- First limited edition cover
- Country: United States
- Language: English

Publication
- Publisher: Black Sparrow Press
- Publication date: 1977
- Pages: 34

= Daisy (short story) =

"Daisy" is a short story by Joyce Carol Oates, first appearing in a special limited edition by Black Sparrow Press in 1977. The work was first collected in Night-Side: Eighteen Tales (1977) by Vanguard Press.

==Plot==
"Daisy" is written from a third-person omniscient point-of-view. The focal character is Francis Bonham. The story is initially set in New York City, then in various locations in the Mid-Atlantic States.
The story concerns the unusually close and obsessive relationship between Bonham and his intellectually gifted but developmentally arrested daughter Daisy Bonham.

From birth, Daisy has been largely raised by Bonham who molds every aspect of his daughter's education and socialization. He has established numerous rituals that have contributed to an intimate relationship between father and daughter. A spoiled child, Daisy is at liberty to tease and challenge him within limits. She is utterly dependent on his paternalistic control. Bonham scrutinizes and furtively documents all of her activities in notebooks.

Bonham's devotion to Daisy provokes resistance. She has run away a number of times, and Bonham considers having her institutionalized for periods to correct her behavior. Bonham appears to be an emotional doppelganger of his daughter. Medical professionals have warned Bonham that he spends too much time with Daisy, contributing to her violent outbursts after her mother's death. At the age of fourteen Daisy begins consuming alcohol. She accuses her father of being able to read her mind.

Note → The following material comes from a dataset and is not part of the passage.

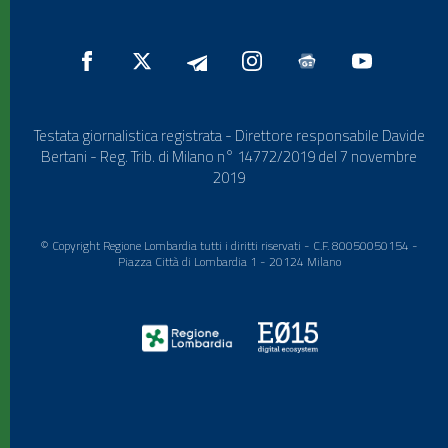
Testata giornalistica registrata - Direttore responsabile Davide
Bertani - Reg. Trib. di Milano n° 14772/2019 del 7 novembre
2019
© Copyright Regione Lombardia tutti i diritti riservati - C.F. 80050050154 -
Piazza Città di Lombardia 1 - 20124 Milano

Bonham is compelled to attend a ceremonial dinner in his honor to collect a $1500 prize. Loath to take Daisy with him, he tells her he will be in his study all evening. Daisy discovers the ruse, and wanders into the streets in the winter night in a robe and slippers. When police attempt to detain her, she resists and threatens them. Bonham is forced by the authorities to have her committed to a hospital. Daisy is subjected to injections and electroshock therapy.

After her release, father and daughter flee to various refuges provided by Bonham's wealthy associates. At first Daisy seems to recover, but is now decidedly passive after her treatment. Obese from overeating, she has dreams about her deceased mother and lashes out against Bonham. At a resort restaurant the pair have a shouting match and Daisy dashes away to their room. Her retreat to the apartment, rather than to the path towards the sea cliffs reassures Bonham. That afternoon father and daughter resume their neurotic routines.

==Theme==
Literary critic Greg Johnson reports that the narrative in "Daisy" is "loosely based" on the relationship between author James Joyce and his daughter Lucia, who suffered from schizophrenia.

"Daisy" probes the border between sanity and insanity, focusing on the clash between two incompatible ways of viewing and knowing the world.

Johnson regards the work as "an allegory for the artist's riddling relationship to the multidimensional he attempts, and inevitably fails, to control through his art." Johnson adds: "Like many of the stories in Night-Side, 'Daisy' is notable for its length and ambition" and, quoting Oates, "in developing stories that are really miniature novellas: stories that deal with a person's entire life, greatly condensed and focused."

Literary critic Robert Phillips notes the dilemma that arises when an ostensibly healthy family member is confronted with a loved one who is diagnosed as mentally ill: "They are asked to play God."

== Sources ==
- Johnson, Greg. 1994. Joyce Carol Oates: A Study of the Short Fiction. Twayne's studies in short fiction; no. 57. Twayne Publishers, New York.
- Oates, Joyce Carol. 1977. Night-Side: Eighteen Tales. Vanguard Press, New York.
- Phillips, Robert. "Night-Side." The Commonweal in Critical Essays on Joyce Carol Oates. p. 42. G. K. Hall & Co., Boston, Massachusetts.